_PROBLEM_
Needed from the entries below: every line that holds the word "любой".

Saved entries
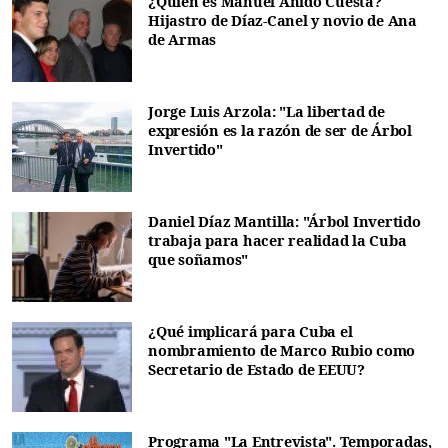
¿Quién es Manuel Anido Cuesta?
Hijastro de Díaz-Canel y novio de Ana
de Armas
Jorge Luis Arzola: "La libertad de
expresión es la razón de ser de Árbol
Invertido"
Daniel Díaz Mantilla: "Árbol Invertido
trabaja para hacer realidad la Cuba
que soñamos"
¿Qué implicará para Cuba el
nombramiento de Marco Rubio como
Secretario de Estado de EEUU?
Programa "La Entrevista". Temporadas,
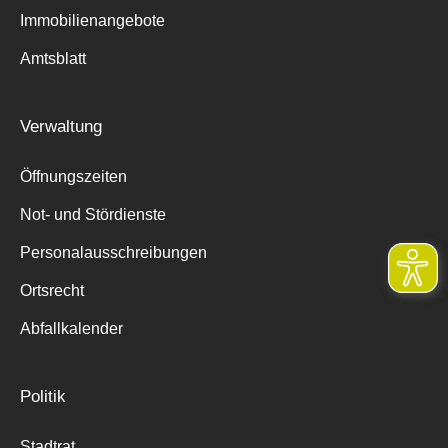
Immobilienangebote
Amtsblatt
Verwaltung
Öffnungszeiten
Not- und Stördienste
Personalausschreibungen
Ortsrecht
Abfallkalender
Politik
Stadtrat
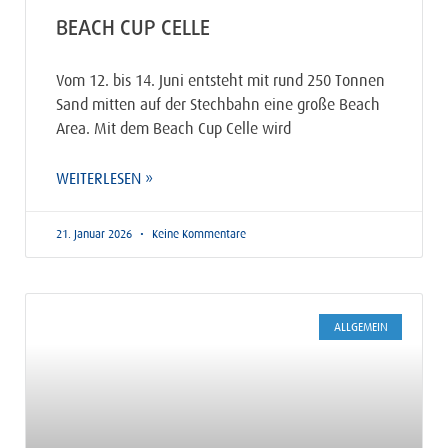
BEACH CUP CELLE
Vom 12. bis 14. Juni entsteht mit rund 250 Tonnen
Sand mitten auf der Stechbahn eine große Beach
Area. Mit dem Beach Cup Celle wird
WEITERLESEN »
21. Januar 2026
Keine Kommentare
ALLGEMEIN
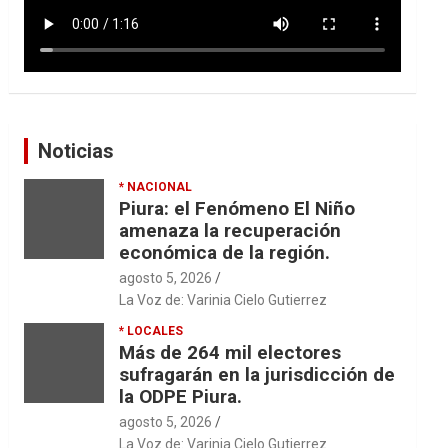
Noticias
* NACIONAL
Piura: el Fenómeno El Niño
amenaza la recuperación
económica de la región.
agosto 5, 2026
La Voz de: Varinia Cielo Gutierrez
* LOCALES
Más de 264 mil electores
sufragarán en la jurisdicción de
la ODPE Piura.
agosto 5, 2026
La Voz de: Varinia Cielo Gutierrez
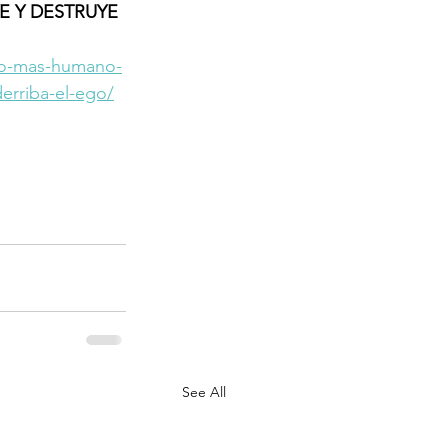
E Y DESTRUYE 
ono-mas-humano-
erriba-el-ego/
See All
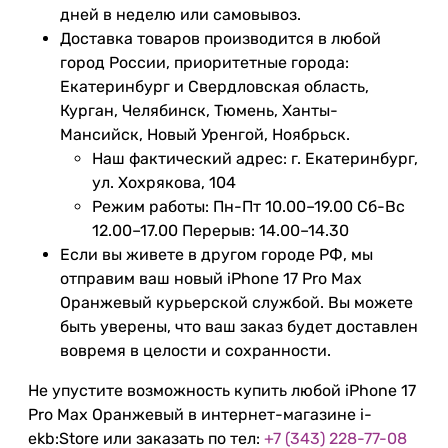
дней в неделю или самовывоз.
Доставка товаров производится в любой
город России, приоритетные города:
Екатеринбург и Свердловская область,
Курган, Челябинск, Тюмень, Ханты-
Мансийск, Новый Уренгой, Ноябрьск.
Наш фактический адрес: г. Екатеринбург,
ул. Хохрякова, 104
Режим работы: Пн-Пт 10.00–19.00 Сб-Вс
12.00–17.00 Перерыв: 14.00–14.30
Если вы живете в другом городе РФ, мы
отправим ваш новый iPhone 17 Pro Max
Оранжевый курьерской службой. Вы можете
быть уверены, что ваш заказ будет доставлен
вовремя в целости и сохранности.
Не упустите возможность купить любой iPhone 17
Pro Max Оранжевый в интернет-магазине i-
ekb:Store или заказать по тел:
+7 (343) 228-77-08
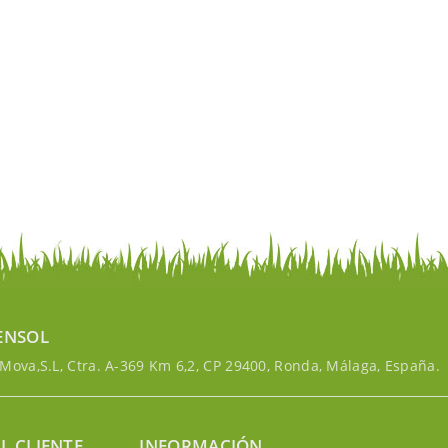
ENSOL
ova,S.L, Ctra. A-369 Km 6,2, CP 29400, Ronda, Málaga, España.
L CLIENTE
INFORMACIÓN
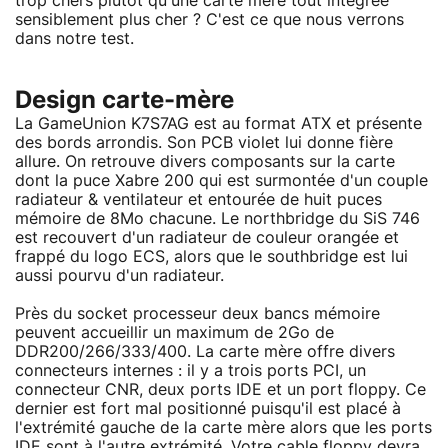
trop chers plutôt qu'une carte mère tout intégrée
sensiblement plus cher ? C'est ce que nous verrons
dans notre test.
Design carte-mère
La GameUnion K7S7AG est au format ATX et présente
des bords arrondis. Son PCB violet lui donne fière
allure. On retrouve divers composants sur la carte
dont la puce Xabre 200 qui est surmontée d'un couple
radiateur & ventilateur et entourée de huit puces
mémoire de 8Mo chacune. Le northbridge du SiS 746
est recouvert d'un radiateur de couleur orangée et
frappé du logo ECS, alors que le southbridge est lui
aussi pourvu d'un radiateur.
Près du socket processeur deux bancs mémoire
peuvent accueillir un maximum de 2Go de
DDR200/266/333/400. La carte mère offre divers
connecteurs internes : il y a trois ports PCI, un
connecteur CNR, deux ports IDE et un port floppy. Ce
dernier est fort mal positionné puisqu'il est placé à
l'extrémité gauche de la carte mère alors que les ports
IDE sont à l'autre extrémité. Votre cable floppy devra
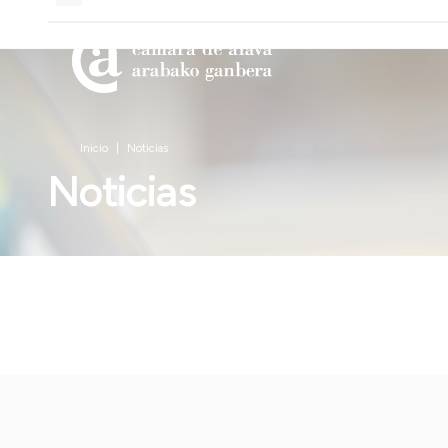
Inicio
Noticias
Noticias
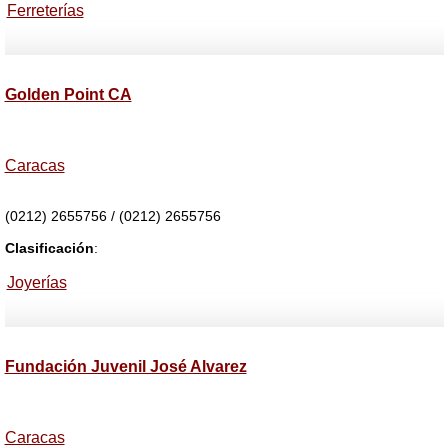
Ferreterías
Golden Point CA
Caracas
(0212) 2655756 / (0212) 2655756
Clasificación
:
Joyerías
Fundación Juvenil José Alvarez
Caracas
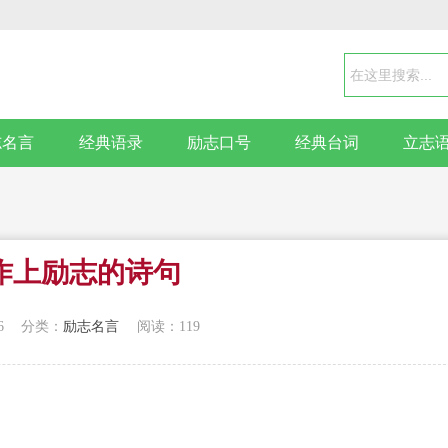
志名言
经典语录
励志口号
经典台词
立志
作上励志的诗句
6
分类：
励志名言
阅读：119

_RESPONSE TO THE TASK_
Доставка товаров производится в любой
Не упустите возможность купить любой iPhone 17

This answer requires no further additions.